Puis vinrent les froids et, avant la fin de l'année, Elrond appela Aragorn à lui. Aragorn se tint, subjugué, devant celui qui l'avait élevé comme un père. Il écouta la voix douce et mélodieuse qui lui avait tout appris. Le jeune homme sut que le moment était venu pour une nouvelle leçon.

« Elle est de plus haut lignage que toi, » entendit-il.

Aragorn baissa les yeux. Elrond parlait encore :

« Elle est trop au-dessus de toi. Et cela pourrait fort bien être sa pensée, je crois. »

Aragorn baissa la tête. La vérité était laide. Lors de leurs promenades, Arwen avait toujours été gentille et attentive, mais il était le seul à brûler comme une flamme vive, à respirer et à vivre comme il n'avait jamais vécu. Estel en était arrivé à presque oublier son passé. Mais il n'était qu'un enfant à côté d'elle. Une pousse de l'année auprès d'un jeune bouleau de maints étés, avait dit Elrond. Non, Estel ne voulait pas se mettre entre le père et sa fille bien-aimée.

"Pourquoi ne m'avez-vous jamais parlé d'elle?" murmura-t-il.

Son rêve doré gisait en morceaux méconnaissables à ses pieds.

"Les visites elfiques peuvent durer des années elfiques, Aragorn, répondit Elrond. Arwen vit chez sa grand-mère, en Lórien, en ce moment. La majorité de tes prédécesseurs ne l'ont jamais vu. Tu aurais pu ne jamais la rencontrer."

Il aurait pu, mais son destin fut autre. Aragorn s'en alla dans les jardins silencieux, où les plantes sèches et jaunes se penchaient vers la terre gelée. Le ciel ne donnait plus de chaleur, mais la lumière était d'une telle pureté qu'elle lui fit mal. Aragorn marcha sans but parmi les arbres dénudés.

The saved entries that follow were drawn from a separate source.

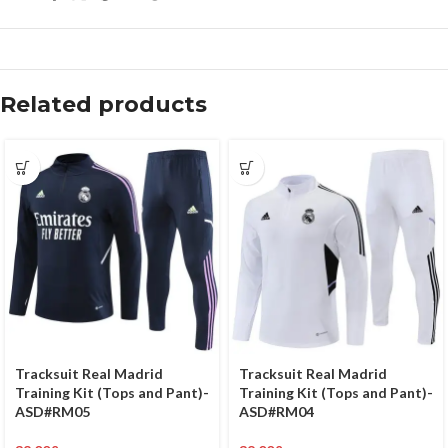
Related products
Tracksuit Real Madrid
Tracksuit Real Madrid
Training Kit (Tops and Pant)-
Training Kit (Tops and Pant)-
ASD#RM05
ASD#RM04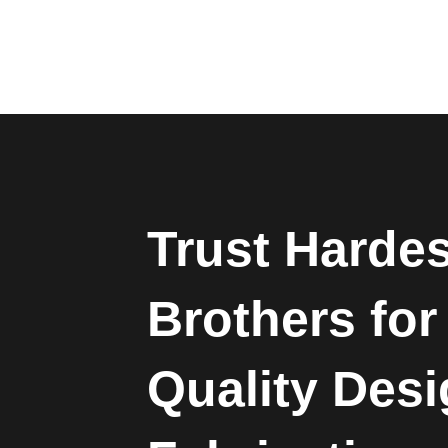
Trust Harde
Brothers for
Quality Des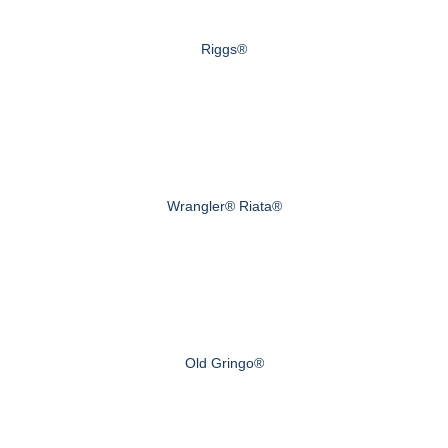
Riggs®
Wrangler® Riata®
Old Gringo®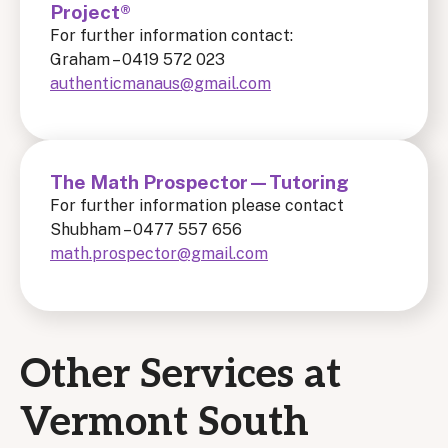
Project®
For further information contact:
Graham – 0419 572 023
authenticmanaus@gmail.com
The Math Prospector—Tutoring
For further information please contact
Shubham – 0477 557 656
math.prospector@gmail.com
Other Services at
Vermont South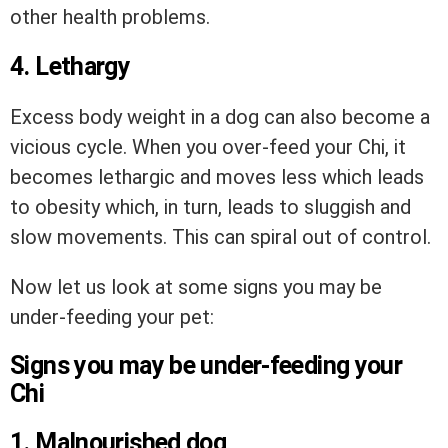
other health problems.
4. Lethargy
Excess body weight in a dog can also become a
vicious cycle. When you over-feed your Chi, it
becomes lethargic and moves less which leads
to obesity which, in turn, leads to sluggish and
slow movements. This can spiral out of control.
Now let us look at some signs you may be
under-feeding your pet:
Signs you may be under-feeding your
Chi
1. Malnourished dog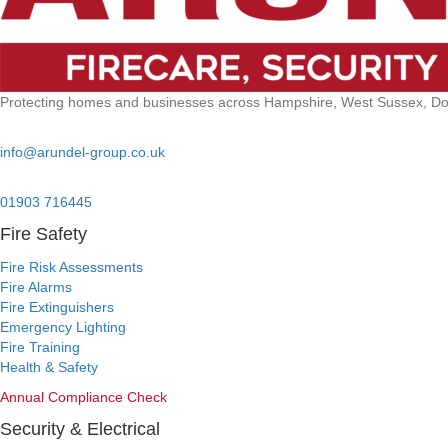
Protecting homes and businesses across Hampshire, West Sussex, Dors
Email:
info@arundel-group.co.uk
24/7 Emergency:
01903 716445
Fire Safety
Fire Risk Assessments
Fire Alarms
Fire Extinguishers
Emergency Lighting
Fire Training
Health & Safety
Annual Compliance Check
Security & Electrical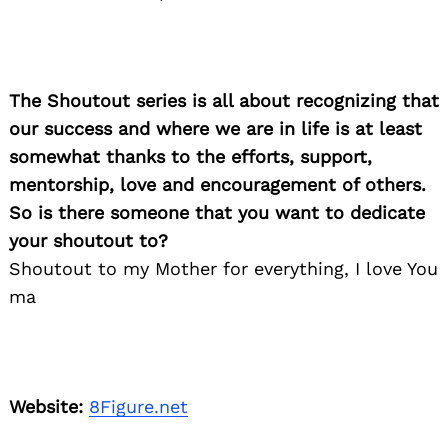
The Shoutout series is all about recognizing that
our success and where we are in life is at least
somewhat thanks to the efforts, support,
mentorship, love and encouragement of others.
So is there someone that you want to dedicate
your shoutout to?
Shoutout to my Mother for everything, I love You
ma
Website:
8Figure.net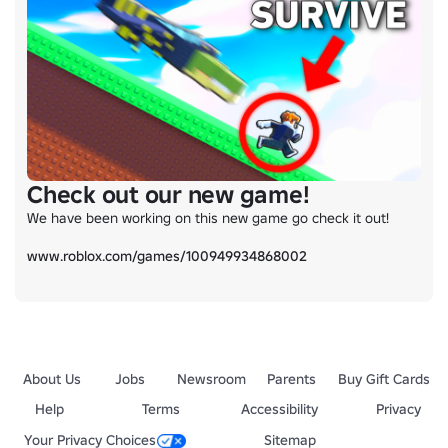
Check out our new game!
We have been working on this new game go check it out!

www.roblox.com/games/100949934868002
About Us
Jobs
Newsroom
Parents
Buy Gift Cards
Help
Terms
Accessibility
Privacy
Your Privacy Choices
Sitemap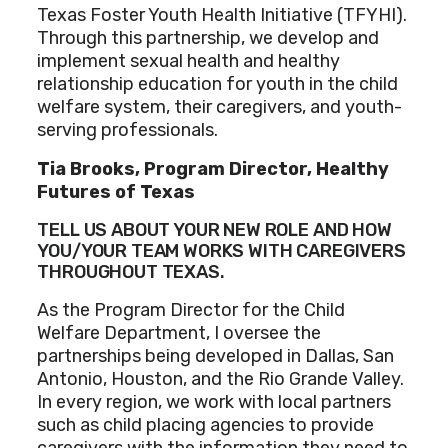
Texas Foster Youth Health Initiative (TFYHI).
Through this partnership, we develop and
implement sexual health and healthy
relationship education for youth in the child
welfare system, their caregivers, and youth-
serving professionals.
Tia Brooks, Program Director, Healthy
Futures of Texas
TELL US ABOUT YOUR NEW ROLE AND HOW
YOU/YOUR TEAM WORKS WITH CAREGIVERS
THROUGHOUT TEXAS.
As the Program Director for the Child
Welfare Department, I oversee the
partnerships being developed in Dallas, San
Antonio, Houston, and the Rio Grande Valley.
In every region, we work with local partners
such as child placing agencies to provide
caregivers with the information they need to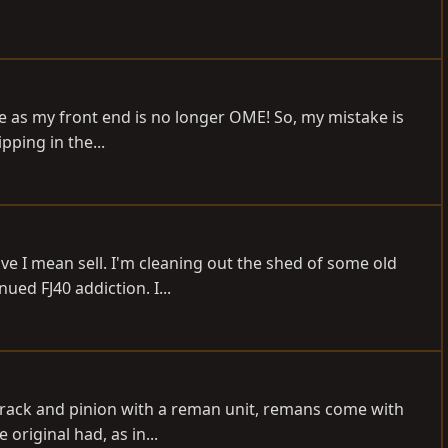
ze as my front end is no longer OME! So, my mistake is
pping in the...
e I mean sell. I'm cleaning out the shed of some old
ed FJ40 addiction. I...
 rack and pinion with a reman unit, remans come with
original had, as in...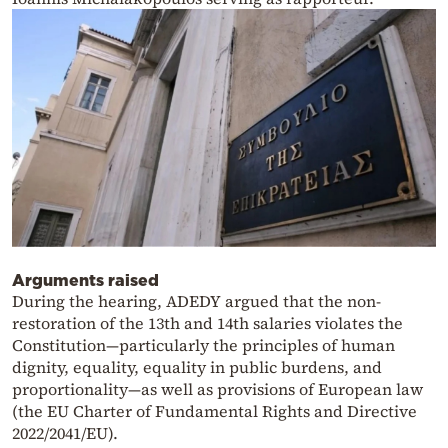
Arguments raised
During the hearing, ADEDY argued that the non-
restoration of the 13th and 14th salaries violates the
Constitution—particularly the principles of human
dignity, equality, equality in public burdens, and
proportionality—as well as provisions of European law
(the EU Charter of Fundamental Rights and Directive
2022/2041/EU).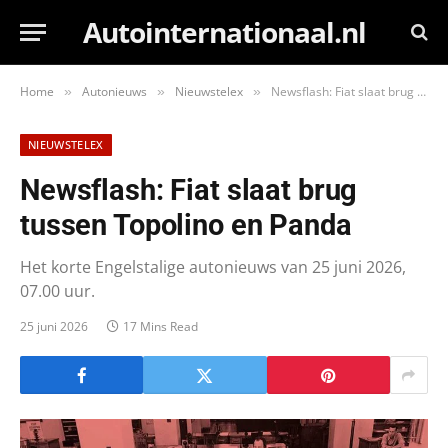
Autointernationaal.nl
Home
Autonieuws
Nieuwstelex
Newsflash: Fiat slaat brug tussen Topolino en Panda
»
»
»
NIEUWSTELEX
Newsflash: Fiat slaat brug
tussen Topolino en Panda
Het korte Engelstalige autonieuws van 25 juni 2026,
07.00 uur.
25 juni 2026
17 Mins Read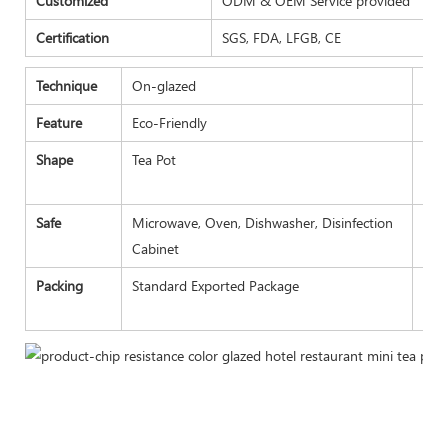
Customized
ODM & OEM Service provided
Certification
SGS, FDA, LFGB, CE
Technique
On-glazed
Plac
Feature
Eco-Friendly
Tra
Shape
Tea Pot
Pay
Safe
Microwave, Oven, Dishwasher, Disinfection
Sam
Cabinet
Packing
Standard Exported Package
Bul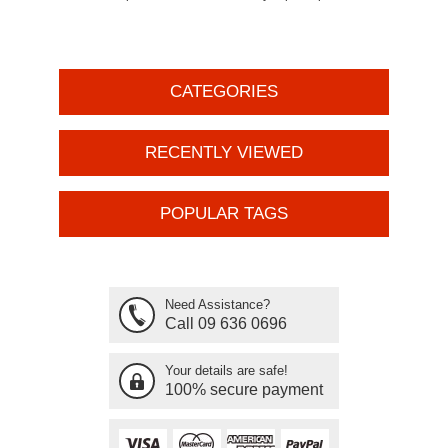
CATEGORIES
RECENTLY VIEWED
POPULAR TAGS
Need Assistance?
Call 09 636 0696
Your details are safe!
100% secure payment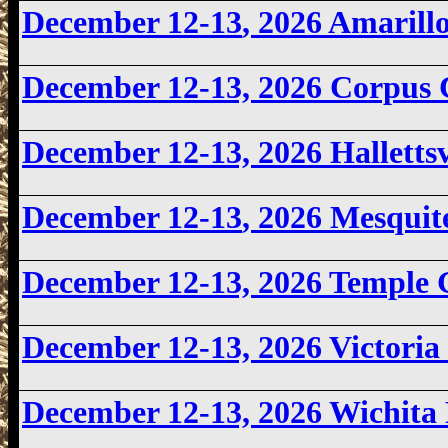
December 12-13
, 2026 Amaril
December 12-13, 2026
Corpus 
December 12-13, 2026 Halletts
December 12-13
, 2026 Mesqui
December 12-13, 2026 Temple
December 12-13, 2026 Victori
December 12-13, 2026
Wichita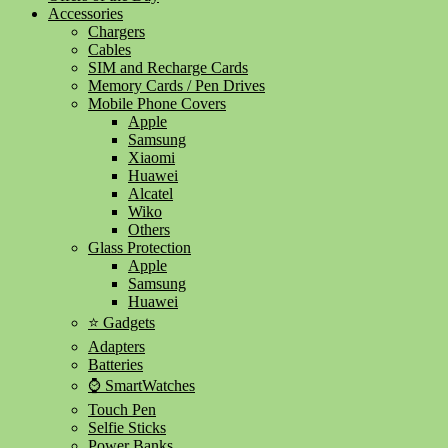
Accessories
Chargers
Cables
SIM and Recharge Cards
Memory Cards / Pen Drives
Mobile Phone Covers
Apple
Samsung
Xiaomi
Huawei
Alcatel
Wiko
Others
Glass Protection
Apple
Samsung
Huawei
⭐ Gadgets
Adapters
Batteries
⌚ SmartWatches
Touch Pen
Selfie Sticks
Power Banks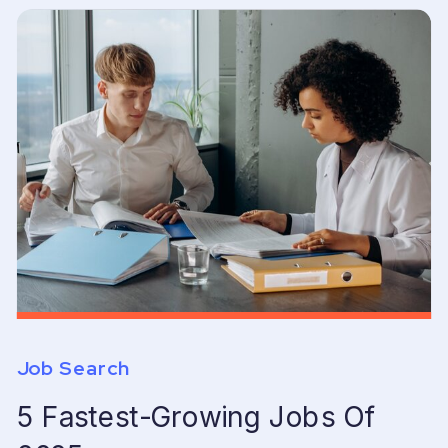
Job Search
5 Fastest-Growing Jobs Of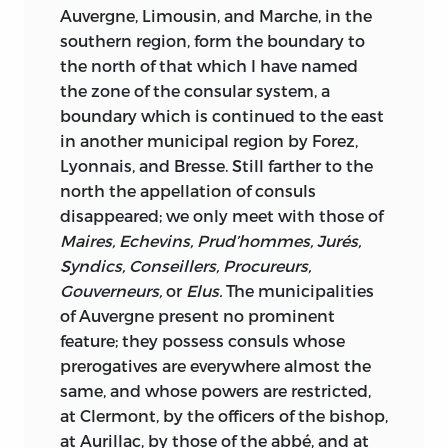
Auvergne, Limousin, and Marche, in the
southern region, form the boundary to
the north of that which I have named
the zone of the consular system, a
boundary which is continued to the east
in another municipal region by Forez,
Lyonnais, and Bresse. Still farther to the
north the appellation of consuls
disappeared; we only meet with those of
Maires, Echevins, Prud’hommes, Jurés,
Syndics, Conseillers, Procureurs,
Gouverneurs,
or
Elus.
The municipalities
of Auvergne
present no prominent
feature; they possess consuls whose
prerogatives are everywhere almost the
same, and whose powers are restricted,
at Clermont, by the officers of the bishop,
at Aurillac, by those of the abbé, and at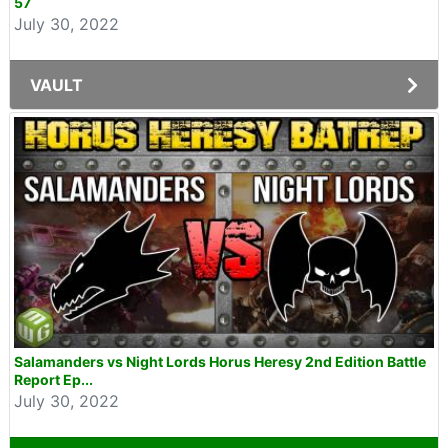
57
July 30, 2022
VAULT
Salamanders vs Night Lords Horus Heresy 2nd Edition Battle
Report Ep...
July 30, 2022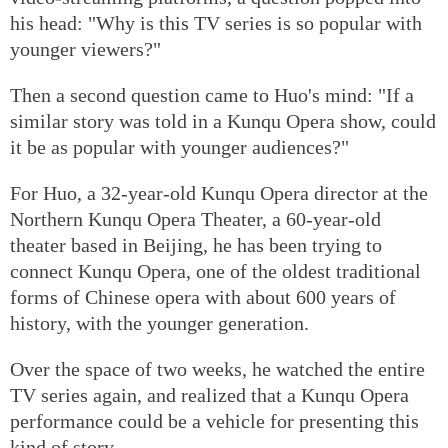
his head: "Why is this TV series is so popular with
younger viewers?"
Then a second question came to Huo's mind: "If a
similar story was told in a Kunqu Opera show, could
it be as popular with younger audiences?"
For Huo, a 32-year-old Kunqu Opera director at the
Northern Kunqu Opera Theater, a 60-year-old
theater based in Beijing, he has been trying to
connect Kunqu Opera, one of the oldest traditional
forms of Chinese opera with about 600 years of
history, with the younger generation.
Over the space of two weeks, he watched the entire
TV series again, and realized that a Kunqu Opera
performance could be a vehicle for presenting this
kind of story.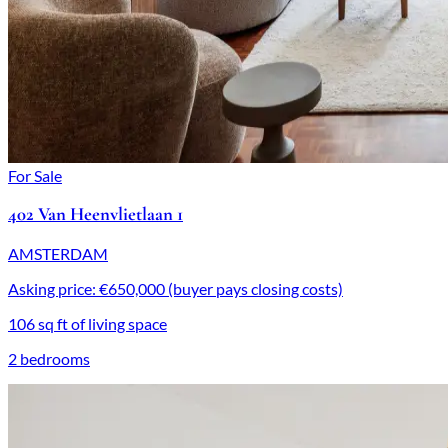
For Sale
402 Van Heenvlietlaan 1
AMSTERDAM
Asking price: €650,000 (buyer pays closing costs)
106 sq ft of living space
2 bedrooms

Le seigneur Elrond avait parlé d'années d'épreuves. « Un grand destin t'attend, avait-il dit. Soit de t'élever plus haut que tous tes pères depuis l'époque d'Élendil, soit de tomber dans les ténèbres avec tout le restant de ta race. » Il était le descendant des Rois de Númenor et l'héritier de la gloire et de la faiblesse des hommes par Isildur. Jamais le Seigneur Ténébreux ne cesserait de le chercher. Il était le Chef des Dúnedain du Nord, mais connaissait à peine son peuple.

Aragorn expira et son souffle se condensa en buée blanche devant son visage. Élevé parmi des immortels, sa perception du temps ressemblait parfois à la leur. Il s'était trop attardé dans ce havre de paix ; son temps avec les elfes était fini. Il partirait rejoindre ses hommes demain.

Aragorn redressa les épaules avec effort. Son héritage était celui de la grandeur et de la honte des hommes. Il devrait choisir sa voie, lui aussi, maintenant et à chaque jour de sa vie.


N/A : Le poème est, bien entendu, l'histoire de Luthien et Beren qu'Aragorn raconte aux hobbits à la p.217 de mon édition du Seigneur des Anneaux. Les paroles d'Elrond entre « » sont prises du Fragment de l'histoire d'Aragorn et d'Arwen, dans les appendices. Je me suis efforcée de ne pas trop répéter ce qui est déjà écrit par Tolkien sur la rencontre d'Aragorn et d'Arwen et sur le départ d'Aragorn d'Imladris. Vous êtes les seuls juges si j'ai réussi ou pas.